=== Task prompt ===
Where a line of the data holds the word "bolesti", copy that line.

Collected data
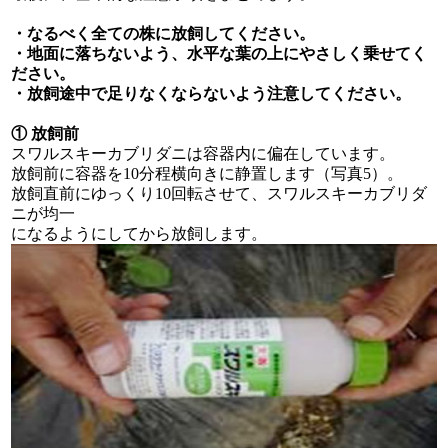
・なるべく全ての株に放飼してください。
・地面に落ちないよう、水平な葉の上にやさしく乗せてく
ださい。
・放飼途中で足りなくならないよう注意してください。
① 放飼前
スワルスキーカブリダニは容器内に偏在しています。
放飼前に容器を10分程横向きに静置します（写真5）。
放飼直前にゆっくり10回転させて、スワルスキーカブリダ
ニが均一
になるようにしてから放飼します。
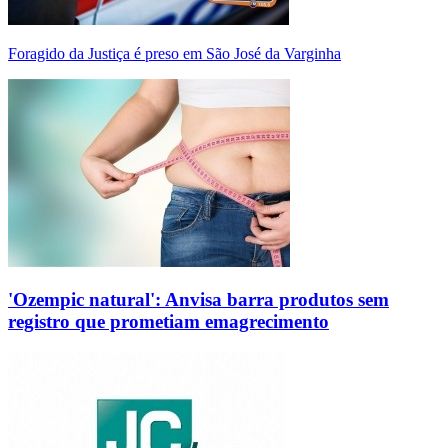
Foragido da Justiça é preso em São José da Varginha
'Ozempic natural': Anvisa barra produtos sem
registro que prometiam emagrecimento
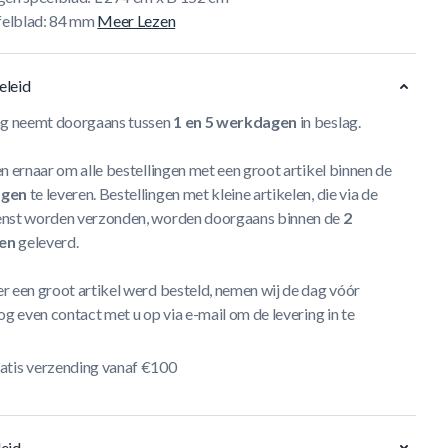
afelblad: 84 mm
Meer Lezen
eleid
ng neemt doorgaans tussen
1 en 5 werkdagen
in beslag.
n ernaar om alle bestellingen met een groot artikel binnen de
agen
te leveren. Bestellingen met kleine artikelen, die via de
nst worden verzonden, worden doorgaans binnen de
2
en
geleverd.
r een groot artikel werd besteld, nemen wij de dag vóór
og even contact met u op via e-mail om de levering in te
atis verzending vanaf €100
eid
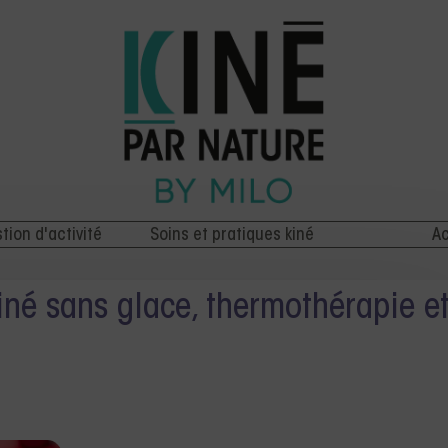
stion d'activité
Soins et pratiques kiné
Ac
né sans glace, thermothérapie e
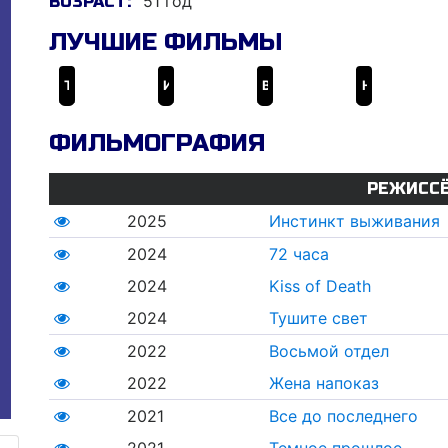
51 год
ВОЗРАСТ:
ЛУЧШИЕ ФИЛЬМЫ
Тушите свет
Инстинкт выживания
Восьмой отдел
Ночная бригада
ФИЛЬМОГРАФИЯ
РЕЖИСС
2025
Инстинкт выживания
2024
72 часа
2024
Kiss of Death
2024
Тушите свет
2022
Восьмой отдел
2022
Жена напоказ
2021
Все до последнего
...
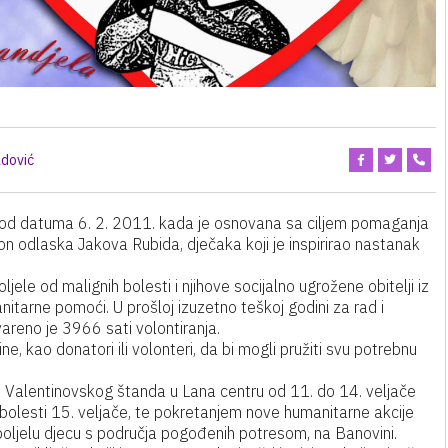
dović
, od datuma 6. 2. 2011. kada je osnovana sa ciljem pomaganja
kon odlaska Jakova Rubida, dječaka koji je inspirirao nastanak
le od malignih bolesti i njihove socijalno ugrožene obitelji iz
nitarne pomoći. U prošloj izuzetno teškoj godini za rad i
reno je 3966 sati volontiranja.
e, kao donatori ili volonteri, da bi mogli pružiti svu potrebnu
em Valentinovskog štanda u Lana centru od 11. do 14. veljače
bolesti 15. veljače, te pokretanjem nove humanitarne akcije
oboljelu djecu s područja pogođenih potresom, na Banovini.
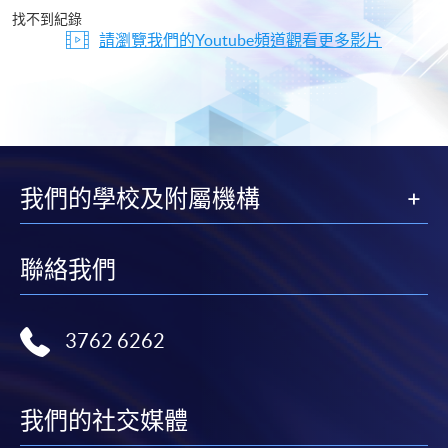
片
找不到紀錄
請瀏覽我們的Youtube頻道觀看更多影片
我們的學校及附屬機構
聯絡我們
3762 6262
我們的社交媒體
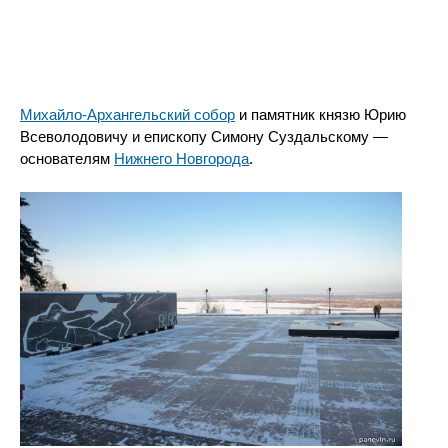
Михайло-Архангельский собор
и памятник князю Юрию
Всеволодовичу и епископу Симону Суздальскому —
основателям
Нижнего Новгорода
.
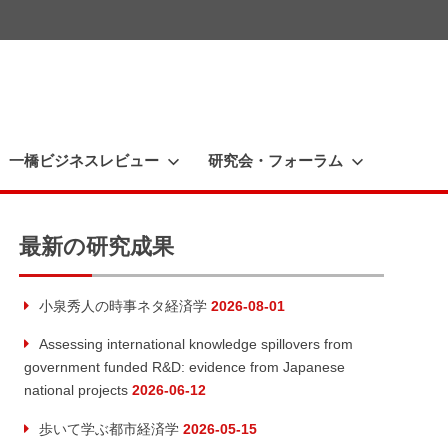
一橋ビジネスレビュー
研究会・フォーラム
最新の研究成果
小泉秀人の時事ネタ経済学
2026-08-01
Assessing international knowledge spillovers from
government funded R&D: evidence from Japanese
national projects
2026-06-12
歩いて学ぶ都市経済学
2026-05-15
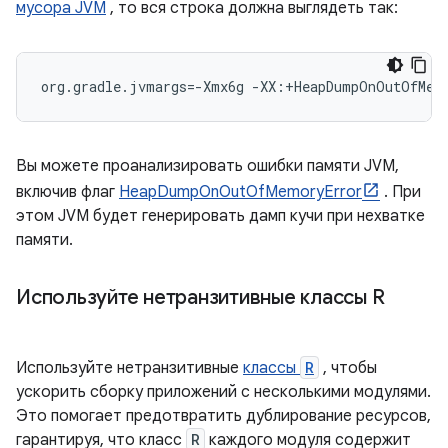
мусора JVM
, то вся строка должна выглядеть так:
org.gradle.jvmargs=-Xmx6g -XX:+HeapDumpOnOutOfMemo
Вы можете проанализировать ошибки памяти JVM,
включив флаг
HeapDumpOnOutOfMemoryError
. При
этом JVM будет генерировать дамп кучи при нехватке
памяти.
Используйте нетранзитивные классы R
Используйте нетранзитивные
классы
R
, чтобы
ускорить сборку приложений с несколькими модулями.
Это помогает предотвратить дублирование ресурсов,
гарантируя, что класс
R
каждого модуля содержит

=== Result for this task ===
le od malignih bolesti i njihove socijalno ugrožene obitelji iz
bolesti 15. veljače, te pokretanjem nove humanitarne akcije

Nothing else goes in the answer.